Dataset records:
┌────────

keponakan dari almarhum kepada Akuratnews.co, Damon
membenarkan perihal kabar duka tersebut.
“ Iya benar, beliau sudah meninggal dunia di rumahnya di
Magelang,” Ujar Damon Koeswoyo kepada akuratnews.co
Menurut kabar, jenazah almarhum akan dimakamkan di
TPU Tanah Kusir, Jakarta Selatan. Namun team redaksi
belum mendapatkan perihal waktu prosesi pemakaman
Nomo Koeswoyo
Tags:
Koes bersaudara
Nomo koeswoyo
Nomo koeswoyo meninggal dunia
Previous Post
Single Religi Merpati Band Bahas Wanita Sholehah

└────────

> _Instructions to follow_
Count how many lines of the entries contain the word "Nomo", and respond with that count only.

> _Your response_
3